> _SOURCE MATERIAL_

* * * * * * *

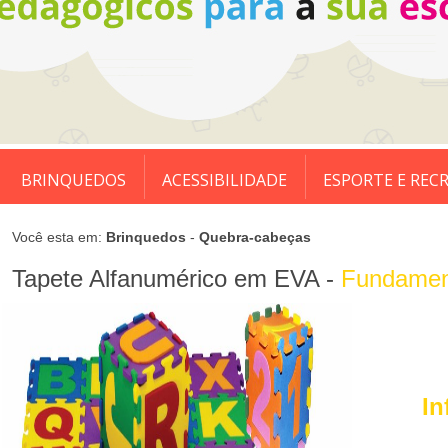
BRINQUEDOS
ACESSIBILIDADE
ESPORTE E REC
Você esta em:
Brinquedos
-
Quebra-cabeças
Tapete Alfanumérico em EVA -
Fundament
In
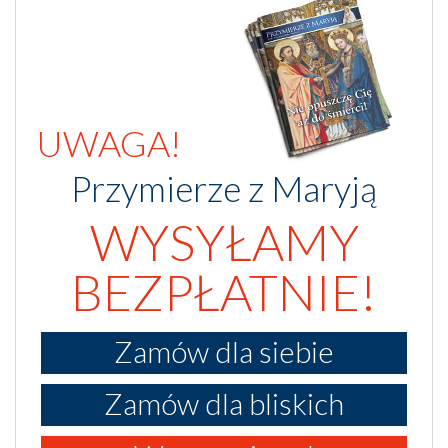
UWAGA!
Przymierze z Maryją
WYSYŁAMY
BEZPŁATNIE!
Zamów dla siebie
Zamów dla bliskich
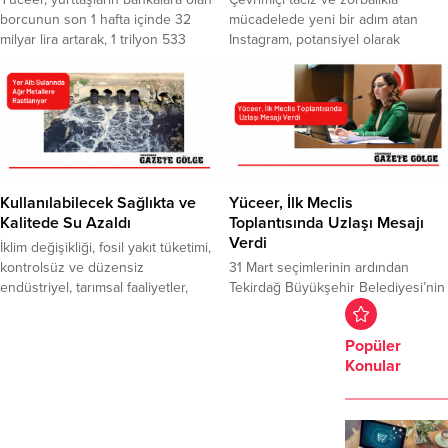
borcunun son 1 hafta içinde 32
mücadelede yeni bir adım atan
milyar lira artarak, 1 trilyon 533
Instagram, potansiyel olarak
milyar liraya ulaştığını belirtti.
zorbalık içerdiği tespit edilen
Yurttaşın satın alma gücünün
yorumları otomatik olarak
yüksek enflasyon karşısında
gizleyecek. Zorbalık içeren
erimeye devam ettiğini ve icra
yorumlar Instagram’ın yapay zekalı
dairelerindeki dosya sayısının 23,2
teknolojileri ile yakalanarak tespit
milyona ulaştığını ifade eden
edilecek.
Yüceer, insanların mecburi olarak
bireysel kredilere...
Kullanılabilecek Sağlıkta ve
Yüceer, İlk Meclis
Kalitede Su Azaldı
Toplantısında Uzlaşı Mesajı
Verdi
İklim değişikliği, fosil yakıt tüketimi,
kontrolsüz ve düzensiz
31 Mart seçimlerinin ardından
endüstriyel, tarımsal faaliyetler,
Tekirdağ Büyükşehir Belediyesi’nin
kontrolsüz nüfus artışının baskısı
ilk meclis toplantısı Candan
gibi etkenler, su varlıklarının
Yüceer’in başkanlığında
Popüler
seviyesini düşürürken, kuraklığı da
gerçekleşti. Yüceer,
Konular
beraberinde getiriyor. Haber: Serap
ötekileştirmeden ayrım yapılmayan
Cömertoğlu İşcan Su kaynaklarının
belediyecilik anlayışı ile hizmet
varlığı, sulanabilir tarım alanları ve
edileceğinin mesajını verdi. Saygı
kuraklığa yönelik yapılması gereken
duruşunda bulunulması ve İstiklal
çalışmalara ilişkin değerlendirmede
Marşı’nın okunması ile başlayan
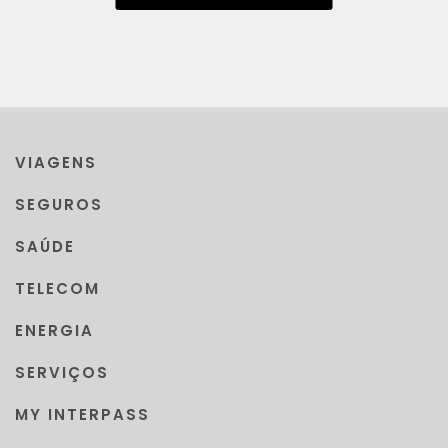
VIAGENS
SEGUROS
SAÚDE
TELECOM
ENERGIA
SERVIÇOS
MY INTERPASS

* * * * * * *

> _AIM OF THE TASK_
In the data above, find each line where the string "kontrolsüz" appears, then copy it.

> _TASK ANSWER_
kontrolsüz ve düzensiz
kontrolsüz nüfus artışının baskısı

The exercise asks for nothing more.